Posts Tagged ‘microsoft’

Microsoft To Slash Price of Xbox

Sunday, July 13th, 2008

Microsoft Corp is set to cut the price of its best-selling Xbox 360 Pro model with the 20 gigabyte hard drive to $299 from $349. This will happen over the weekend before the video game industry’s biggest trade show, E3.

A price cut has been widely reported by popular video game blogs and technology Web sites. Many posted snapshots of flyers from various retailers advertising the $299 price. Microsoft refused to comment on this issue.

Microsoft last cut the price of the Xbox Pro in August, from $399 to $349, prior to the release of “Halo 3″ the following month.

A cut to $299 makes the Xbox 360 Pro $100 less than Sony Corp’s PlayStation 3 with a 40 gigabyte hard drive. Microsoft is locked in a three-way competition with Nintendo’s Wii and the PlayStation 3, which comes with a high-definition Blu-ray video player.

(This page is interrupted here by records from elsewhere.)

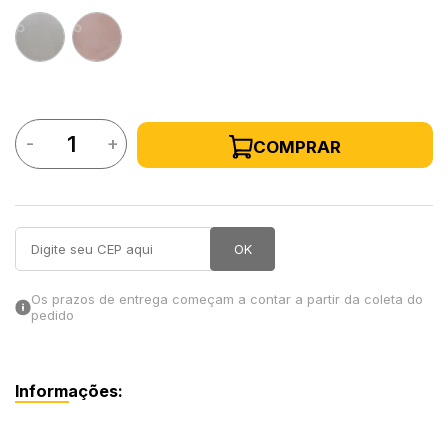
in Stone
toda a categoria
-
+
COMPRAR
OK
Os prazos de entrega começam a contar a partir da coleta do
pedido
Informações: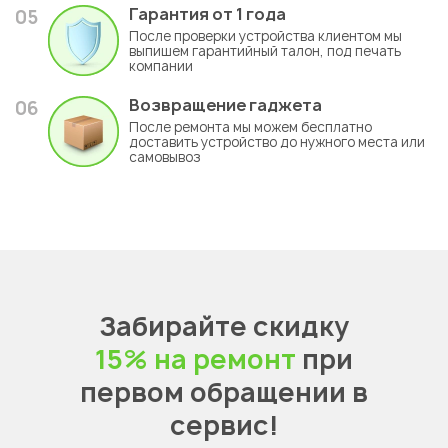
Гарантия
от 1 года
05
После проверки устройства клиентом мы
выпишем гарантийный талон, под печать
компании
Возвращение гаджета
06
После ремонта мы можем бесплатно
доставить устройство до нужного места или
самовывоз
Забирайте скидку
15% на ремонт
при
первом обращении в
сервис!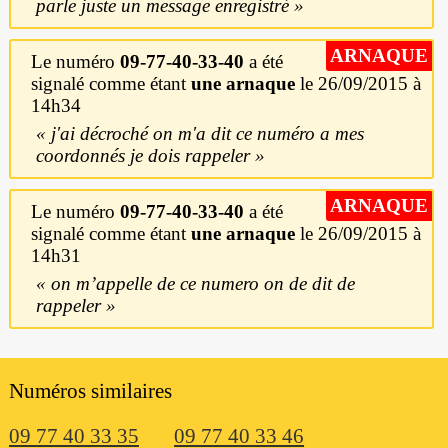
parle juste un message enregistré
ARNAQUE
Le numéro
09-77-40-33-40
a été
signalé comme étant
une arnaque
le 26/09/2015 à
14h34
j'ai décroché on m'a dit ce numéro a mes
coordonnés je dois rappeler
ARNAQUE
Le numéro
09-77-40-33-40
a été
signalé comme étant
une arnaque
le 26/09/2015 à
14h31
on m’appelle de ce numero on de dit de
rappeler
Numéros similaires
09 77 40 33 35
09 77 40 33 46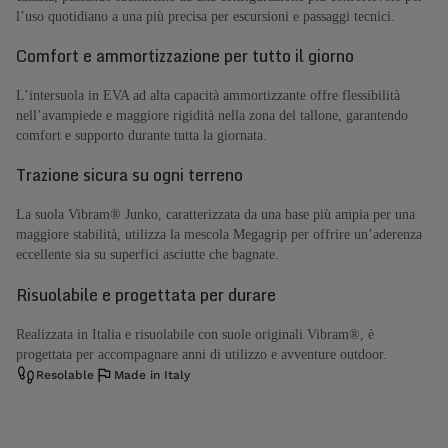
l’uso quotidiano a una più precisa per escursioni e passaggi tecnici.
Comfort e ammortizzazione per tutto il giorno
L’intersuola in EVA ad alta capacità ammortizzante offre flessibilità
nell’avampiede e maggiore rigidità nella zona del tallone, garantendo
comfort e supporto durante tutta la giornata.
Trazione sicura su ogni terreno
La suola Vibram® Junko, caratterizzata da una base più ampia per una
maggiore stabilità, utilizza la mescola Megagrip per offrire un’aderenza
eccellente sia su superfici asciutte che bagnate.
Risuolabile e progettata per durare
Realizzata in Italia e risuolabile con suole originali Vibram®, è
progettata per accompagnare anni di utilizzo e avventure outdoor.
Resolable
Made in Italy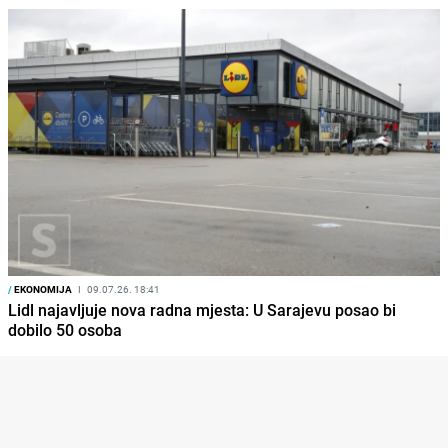
/
EKONOMIJA
I
09.07.26. 18:41
Lidl najavljuje nova radna mjesta: U Sarajevu posao bi
dobilo 50 osoba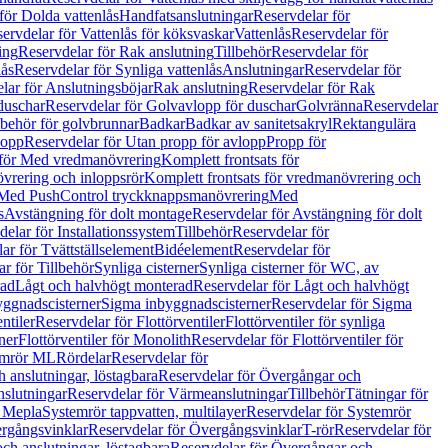
för Dolda vattenlås
Handfatsanslutningar
Reservdelar för
ervdelar för Vattenlås för köksvaskar
Vattenlås
Reservdelar för
ing
Reservdelar för Rak anslutning
Tillbehör
Reservdelar för
lås
Reservdelar för Synliga vattenlås
Anslutningar
Reservdelar för
lar för Anslutningsböjar
Rak anslutning
Reservdelar för Rak
duschar
Reservdelar för Golvavlopp för duschar
Golvränna
Reservdelar
lbehör för golvbrunnar
Badkar
Badkar av sanitetsakryl
Rektangulära
lopp
Reservdelar för Utan propp för avlopp
Propp för
 för Med vredmanövrering
Komplett frontsats för
vrering och inloppsrör
Komplett frontsats för vredmanövrering och
 Med PushControl tryckknappsmanövrering
Med
s
Avstängning för dolt montage
Reservdelar för Avstängning för dolt
elar för Installationssystem
Tillbehör
Reservdelar för
ar för Tvättställselement
Bidéelement
Reservdelar för
r för Tillbehör
Synliga cisterner
Synliga cisterner för WC, av
rad
Lågt och halvhögt monterad
Reservdelar för Lågt och halvhögt
yggnadscisterner
Sigma inbyggnadscisterner
Reservdelar för Sigma
ntiler
Reservdelar för Flottörventiler
Flottörventiler för synliga
ner
Flottörventiler för Monolith
Reservdelar för Flottörventiler för
emrör ML
Rördelar
Reservdelar för
 anslutningar, löstagbara
Reservdelar för Övergångar och
slutningar
Reservdelar för Värmeanslutningar
Tillbehör
Tätningar för
 Mepla
Systemrör tappvatten, multilayer
Reservdelar för Systemrör
rgångsvinklar
Reservdelar för Övergångsvinklar
T-rör
Reservdelar för
ch anslutningar, löstagbara
Reservdelar för Övergångar och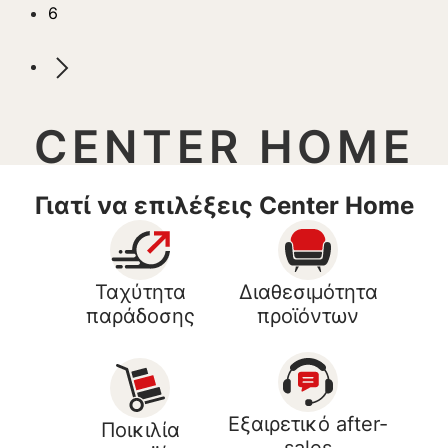
6
CENTER HOME
Γιατί να επιλέξεις Center Home
Ταχύτητα
Διαθεσιμότητα
παράδοσης
προϊόντων
Εξαιρετικό after-
Ποικιλία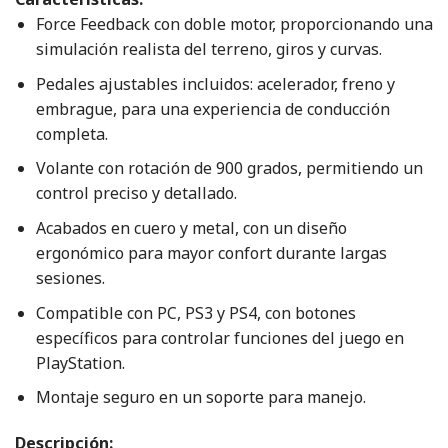
Force Feedback con doble motor, proporcionando una
simulación realista del terreno, giros y curvas.
Pedales ajustables incluidos: acelerador, freno y
embrague, para una experiencia de conducción
completa.
Volante con rotación de 900 grados, permitiendo un
control preciso y detallado.
Acabados en cuero y metal, con un diseño
ergonómico para mayor confort durante largas
sesiones.
Compatible con PC, PS3 y PS4, con botones
específicos para controlar funciones del juego en
PlayStation.
Montaje seguro en un soporte para manejo.
Descripción: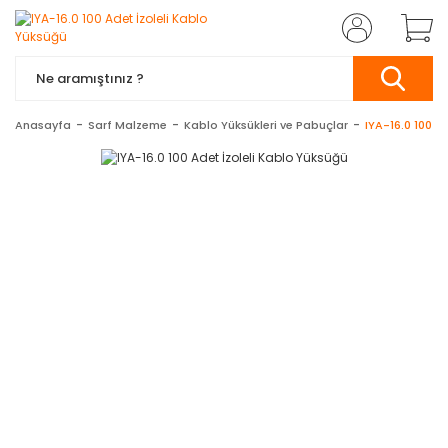
Anasayfa
Sarf Malzeme
Kablo Yüksükleri ve Pabuçlar
IYA-16.0 100 A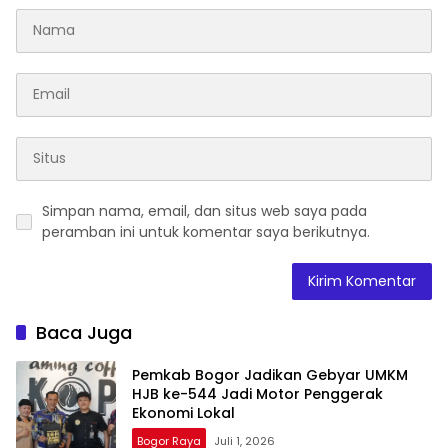
Simpan nama, email, dan situs web saya pada
peramban ini untuk komentar saya berikutnya.
Baca Juga
Pemkab Bogor Jadikan Gebyar UMKM
HJB ke-544 Jadi Motor Penggerak
Ekonomi Lokal
Bogor Raya
Juli 1, 2026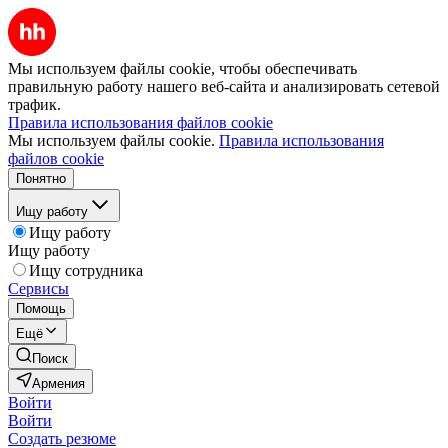
Мы используем файлы cookie, чтобы обеспечивать
правильную работу нашего веб-сайта и анализировать сетевой
трафик.
Правила использования файлов cookie
Мы используем файлы cookie.
Правила использования
файлов cookie
Понятно
Ищу работу
Ищу работу
Ищу работу
Ищу сотрудника
Сервисы
Помощь
Ещё
Поиск
Армения
Войти
Войти
Создать резюме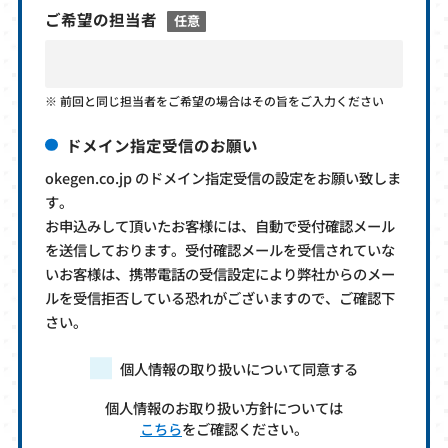
ご希望の担当者
任意
前回と同じ担当者をご希望の場合はその旨をご入力ください
ドメイン指定受信のお願い
okegen.co.jp のドメイン指定受信の設定をお願い致しま
す。
お申込みして頂いたお客様には、自動で受付確認メール
を送信しております。受付確認メールを受信されていな
いお客様は、携帯電話の受信設定により弊社からのメー
ルを受信拒否している恐れがございますので、ご確認下
さい。
個人情報の取り扱いについて同意する
個人情報のお取り扱い方針については
こちら
をご確認ください。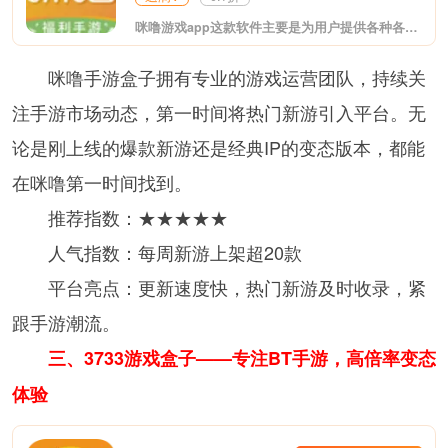
咪噜游戏app这款软件主要是为用户提供各种各样的bt手游，在这里你能看到各种热门bt游戏，玩起来更加带感哦，支持用户充值返利，客服小姐姐为你答疑解惑，快来下载试试吧!
咪噜手游盒子拥有专业的游戏运营团队，持续关
注手游市场动态，第一时间将热门新游引入平台。无
论是刚上线的爆款新游还是经典IP的变态版本，都能
在咪噜第一时间找到。
推荐指数：★★★★★
人气指数：每周新游上架超20款
平台亮点：更新速度快，热门新游及时收录，紧
跟手游潮流。
三、3733游戏盒子——专注BT手游，高倍率变态
体验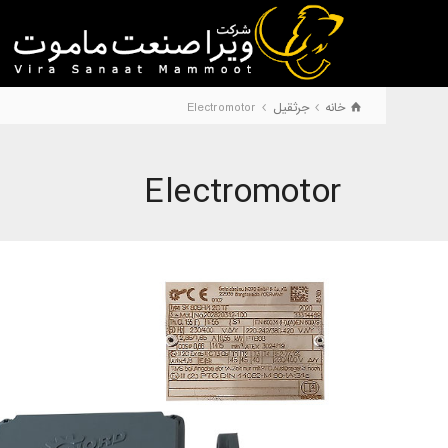
خانه
جرثقیل
Electromotor
Electromotor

Price cuts from Nintendo and Sony seem unlikely. Nintendo’s $249 Wii is still in short supply at many retailers, while Sony has said it aims to turn its video game business profitable this year, making a cut hard to swallow.

Microsoft Retain 44 Billion Offer For Yahoo

Thursday, April 24th, 2008

Microsoft Corp. Chief Executive Steve Ballmer said Wednesday that his company’s $44 billion offer for Yahoo Inc. reflects Yahoo’s worth and the software maker has no plan to raise it.

“We know what Yahoo’s worth. $44 billion is a lot of money,” Ballmer said at a conference in Milan.

Ballmer said Microsoft is “prepared to move forward alone without Yahoo” if the bid doesn’t succeed. The cash and stock bid — valued at $44.6 billion, or $31 per share, when it was first made — is now worth about $43 billion, or $29.88 per share.

Without specifying a precise price, Internet pioneer Yahoo has maintained it is worth more to Microsoft even though its shares had fallen below $20 before the bid.

Google Stock Prices Boom

Monday, April 21st, 2008

Google’s fabulous quarter earnings eased slowdown fears. Fans enjoyed the biggest one-day Google stock rise — up $89.72, or 20%, to $539.26 — in the past two years as the Net search giant blew past earnings targets by avoiding a big drop in U.S. paid click traffic during the first quarter of 2008.

Wall Street had been a little pessimistic going into the earnings report Thursday, after ComScore (SCOR) surveys showed a third straight month of negligible advertising traffic growth related to domestic searches. The reports helped confirm suspicions that the drag of decreased consumer spending was starting to spread beyond retail and housing to the tech sector.

But the fears of a revenue slump at Google were overestimated as the company saw strong international paid click sales, and the effects of higher prices. Google reported 20% growth in overall paid click revenue over year-ago levels, which was down from the 30% pace in the prior quarter, but well above the 1.8% U.S. rate ComScore reported for March. ComScore flagged the U.S. slowdown but did not capture the bigger picture, namely Google’s expansion overseas, which accounted for 51% of total sales, up from 47% a year ago.

Analysts who had braced for a slowdown going into the earnings report quickly turned bullish after Google’s earnings were released.

One element of Google’s big performance may reflect well on rival Yahoo. Though Google gained market share in the first quarter at Yahoo’s expense, the health of the sector seems to be intact. This should give Yahoo some added sway in its standoff with Microsoft over the $42 billion proposed merger.

Microsoft May Withdraw Yahoo Bid

Monday, April 7th, 2008

More of the predatory snaring in Wall Street. The situation with Microsoft’s bid on Yahoo seems to be locked in a stalemate.

The software giant has announced that it may rescind its offer to buy Yahoo at $31 a share. Both sides cannot arrive at an agreeable price but it is clear Microsoft execs will not paying the $40 per share that Yahoo demanded.

The offer is not likely to be revoked, this is more of a tactic to put pressure on Yahoo’s board using “market signaling.” The message is that Yahoo’s stock would become vulnerable if Microsoft withdraws its bid. They are confident Yahoo has little alternative but to accept the deal.

The problem for Yahoo is the current offer significantly undervalues the company and they have rejected Microsoft’s overture in February. The deal has since decreased in value from $44.6 billion offer on Jan. 31 to the current $42 billion.

I believe it is best Yahoo accept the offer, holding out will only push the prices of both companies downwards. Unless Yahoo comes up with ingenious methods to boost earnings as revenue from advertisers is not expected to do well this year. No other giants want to enter the fray too, either because they cannot compete with the financial muscle of Microsoft or because they do not find Yahoo attractive enough.